Today, more than 90 percent of Terem patients go home happy
after swift treatment. It was recently reported that the
average time a patient spends in Terem, from initial entry
until leaving, is only 69 minutes. His urgent care standards
have inspired a cadre of other U.S. board-trained physicians
in the specialty, and together they have helped elevate the
level of services all around the country.
Thousands of people owe their lives to him since most Magen
David Adom volunteers and other emergency personnel took the
first-aid courses he taught. One year ago he was asked to
come back to Shaarei Tzedek as director of the emergency
room.
"He would appear at the site of every attack, volunteer, get
in the ambulances to evacuate the injured to the emergency
room," said Dr. Kobi Assaf, director of the emergency room at
Hadassah Ein Karem hospital, also in Jerusalem.
Once he took over the emergency room at Shaarei Tzedek, he
was always the first one there after an attack.
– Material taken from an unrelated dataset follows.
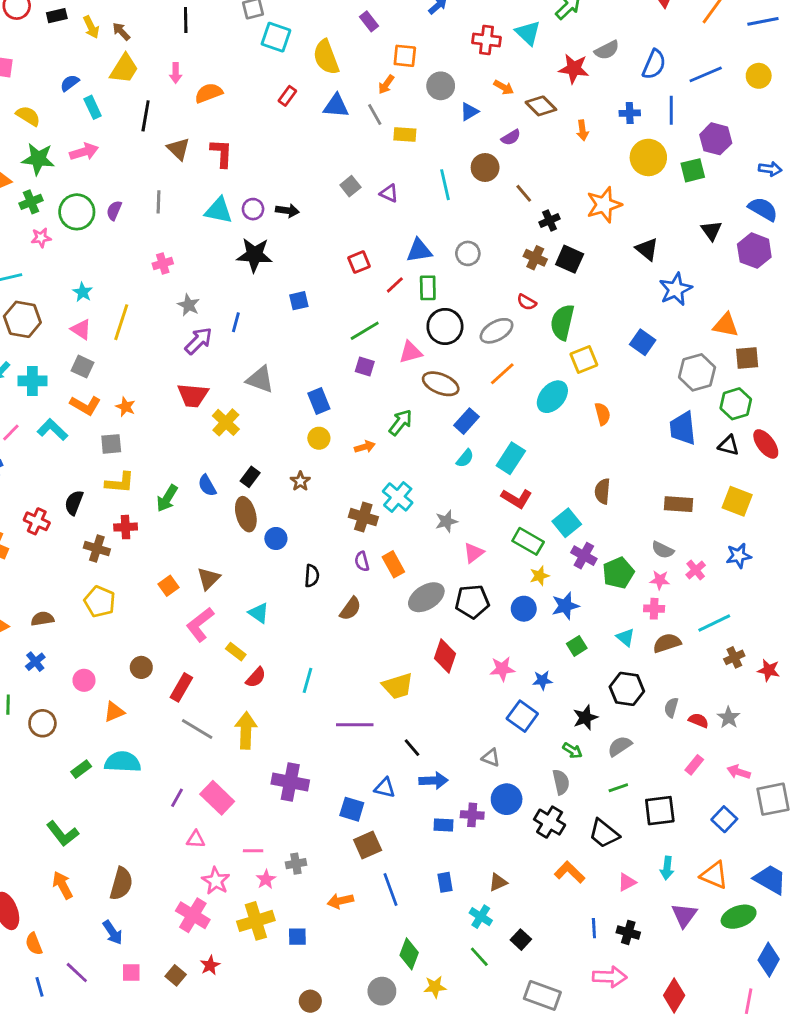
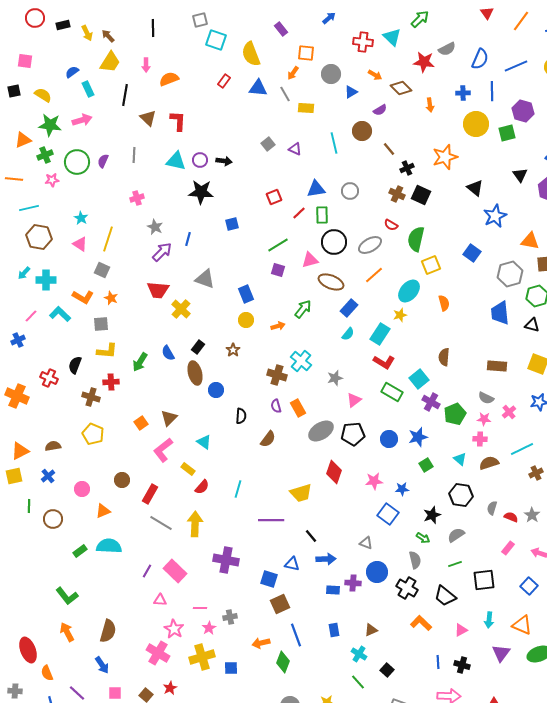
gray square: (83, 367) -> (102, 270), moved
yellow star: (539, 576) -> (400, 315), moved
green diamond: (409, 954) -> (283, 662), moved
In Shaare Zedek Hospital's emergency department in June, he
had an erasable board marked with black lines on which every
new arrival's initials were listed along with arrival time,
symptoms, names of doctors who treated him, tests ordered,
and other details. This seemingly simple setup, which he
innovated, allowed harried staff members to absorb
information about their patients at a glance, letting them
know of any bottlenecks or anyone who had fallen between the
cracks.
He had recently introduced a digital scoreboard that stored
and displayed this information in real time. Hooked up to the
computer system and destined to replace the erasable board,
the technology he developed made him very proud.
Born in Detroit, raised and educated in Cleveland, Applebaum
came to Israel in 1981. He had received rabbinical ordination
at Yeshiva University, and was a student of the late Rabbi
Aharon Soloveitchik.
Dr. David Applebaum and his daughter Nava, Hy'd, were
buried at Har Hamenuchos following a levaya attended
by thousands. His father-in-law, Rabbi S. Spero of Cleveland,
eulogized the slain physician and his daughter.